*EXERCISE DATA*
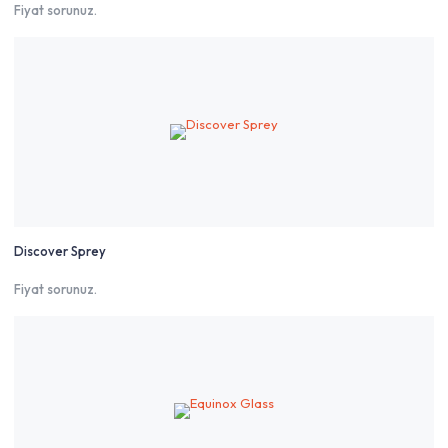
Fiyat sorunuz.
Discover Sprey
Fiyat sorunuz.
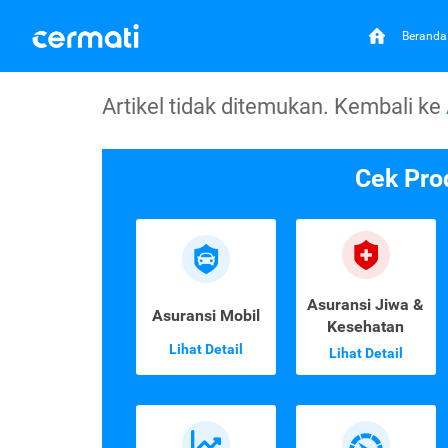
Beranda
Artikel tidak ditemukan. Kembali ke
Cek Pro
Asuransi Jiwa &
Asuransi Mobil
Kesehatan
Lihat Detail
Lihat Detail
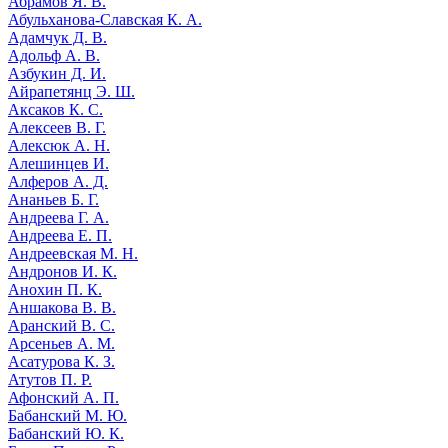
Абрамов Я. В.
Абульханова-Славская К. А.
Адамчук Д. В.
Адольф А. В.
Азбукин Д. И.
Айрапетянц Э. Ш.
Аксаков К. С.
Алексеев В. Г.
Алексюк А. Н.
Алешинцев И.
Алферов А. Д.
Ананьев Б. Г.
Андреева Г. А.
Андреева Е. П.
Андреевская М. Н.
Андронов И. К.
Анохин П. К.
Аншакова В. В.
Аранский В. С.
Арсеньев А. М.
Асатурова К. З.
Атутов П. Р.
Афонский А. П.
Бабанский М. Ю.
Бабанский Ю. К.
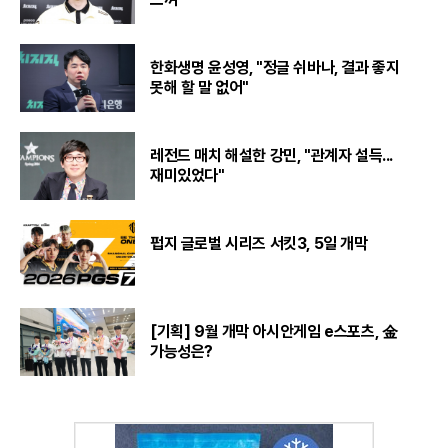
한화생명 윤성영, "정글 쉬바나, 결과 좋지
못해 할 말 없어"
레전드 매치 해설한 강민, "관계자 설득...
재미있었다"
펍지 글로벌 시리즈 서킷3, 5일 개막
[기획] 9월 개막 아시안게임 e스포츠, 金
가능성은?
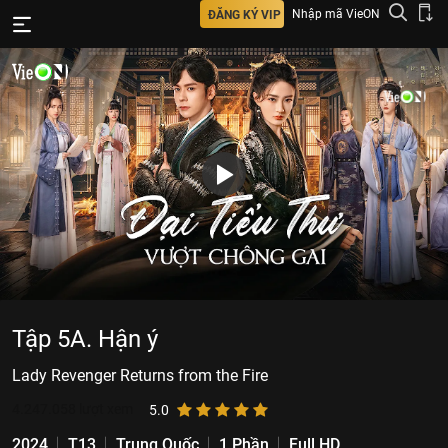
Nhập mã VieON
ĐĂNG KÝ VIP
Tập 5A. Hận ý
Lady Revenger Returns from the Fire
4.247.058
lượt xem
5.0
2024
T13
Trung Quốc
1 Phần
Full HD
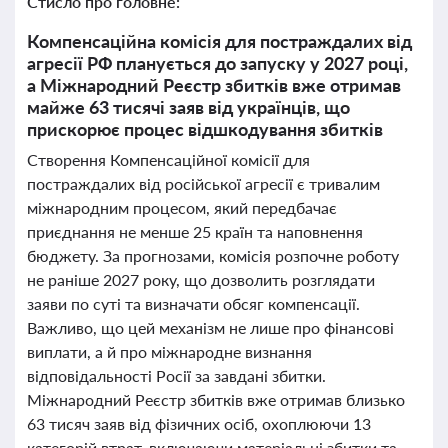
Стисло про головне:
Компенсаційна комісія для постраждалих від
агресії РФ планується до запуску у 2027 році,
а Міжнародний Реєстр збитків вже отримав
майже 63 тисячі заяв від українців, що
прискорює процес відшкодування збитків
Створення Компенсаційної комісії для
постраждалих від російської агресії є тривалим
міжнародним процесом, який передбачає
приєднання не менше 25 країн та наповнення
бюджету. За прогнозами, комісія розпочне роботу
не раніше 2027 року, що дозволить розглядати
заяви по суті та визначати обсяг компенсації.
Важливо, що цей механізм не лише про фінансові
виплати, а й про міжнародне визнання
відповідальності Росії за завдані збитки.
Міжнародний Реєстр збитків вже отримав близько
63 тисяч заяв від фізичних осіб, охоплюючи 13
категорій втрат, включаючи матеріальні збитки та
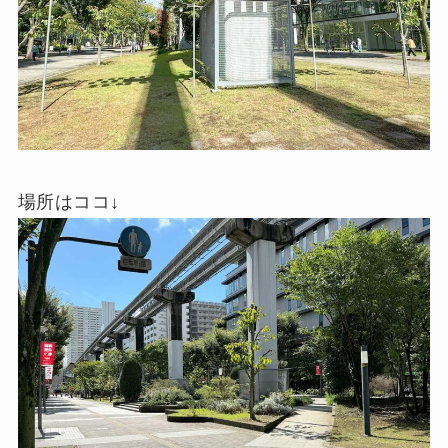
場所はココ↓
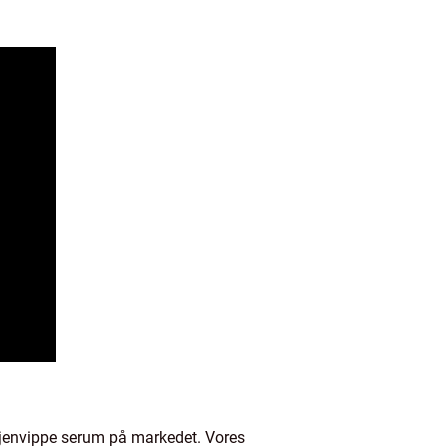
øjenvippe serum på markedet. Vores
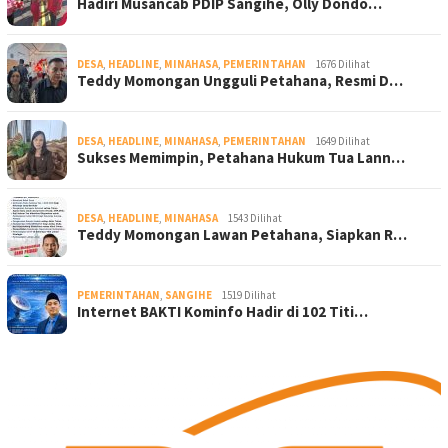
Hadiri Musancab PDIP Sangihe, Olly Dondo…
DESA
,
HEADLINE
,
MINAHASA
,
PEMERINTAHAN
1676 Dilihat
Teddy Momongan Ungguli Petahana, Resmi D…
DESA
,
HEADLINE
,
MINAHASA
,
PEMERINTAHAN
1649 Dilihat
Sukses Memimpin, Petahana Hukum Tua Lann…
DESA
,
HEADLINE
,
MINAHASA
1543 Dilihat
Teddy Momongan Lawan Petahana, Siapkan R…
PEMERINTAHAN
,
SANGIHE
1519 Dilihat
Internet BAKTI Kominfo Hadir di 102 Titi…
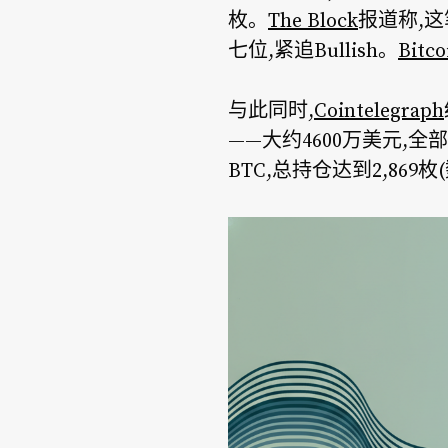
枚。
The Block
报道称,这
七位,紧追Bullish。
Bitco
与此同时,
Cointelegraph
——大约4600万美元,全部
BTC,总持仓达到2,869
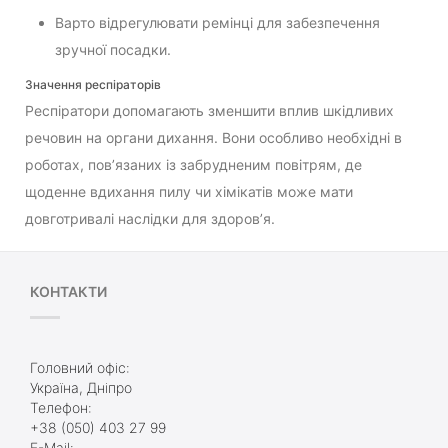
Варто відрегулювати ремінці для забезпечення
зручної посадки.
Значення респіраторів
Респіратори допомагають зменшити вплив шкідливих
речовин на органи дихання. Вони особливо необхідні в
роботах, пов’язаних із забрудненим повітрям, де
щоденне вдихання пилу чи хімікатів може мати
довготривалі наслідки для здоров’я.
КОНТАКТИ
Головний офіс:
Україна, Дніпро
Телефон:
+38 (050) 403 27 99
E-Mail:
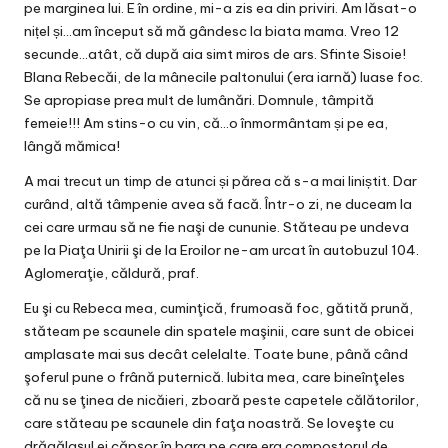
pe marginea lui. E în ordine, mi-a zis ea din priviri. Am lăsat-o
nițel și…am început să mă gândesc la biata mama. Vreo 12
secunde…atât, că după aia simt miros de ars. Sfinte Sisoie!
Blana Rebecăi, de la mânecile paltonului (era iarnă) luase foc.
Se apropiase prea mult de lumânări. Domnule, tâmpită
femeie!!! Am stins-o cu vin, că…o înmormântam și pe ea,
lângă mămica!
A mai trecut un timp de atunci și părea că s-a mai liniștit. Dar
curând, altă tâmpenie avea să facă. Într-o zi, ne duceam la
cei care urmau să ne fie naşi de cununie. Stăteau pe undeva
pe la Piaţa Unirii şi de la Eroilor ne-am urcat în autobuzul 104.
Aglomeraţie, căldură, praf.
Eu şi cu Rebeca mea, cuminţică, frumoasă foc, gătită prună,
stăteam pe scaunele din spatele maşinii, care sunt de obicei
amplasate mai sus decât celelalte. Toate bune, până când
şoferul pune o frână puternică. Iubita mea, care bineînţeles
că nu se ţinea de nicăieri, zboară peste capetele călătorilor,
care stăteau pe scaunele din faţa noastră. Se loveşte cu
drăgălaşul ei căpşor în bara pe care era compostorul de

*THE PROBLEM*
Only lines containing the string "scaunele" are needed. Pull each of them out of the records above.

*ANSWER TO THIS TASK*
stăteam pe scaunele din spatele maşinii, care sunt de obicei
care stăteau pe scaunele din faţa noastră. Se loveşte cu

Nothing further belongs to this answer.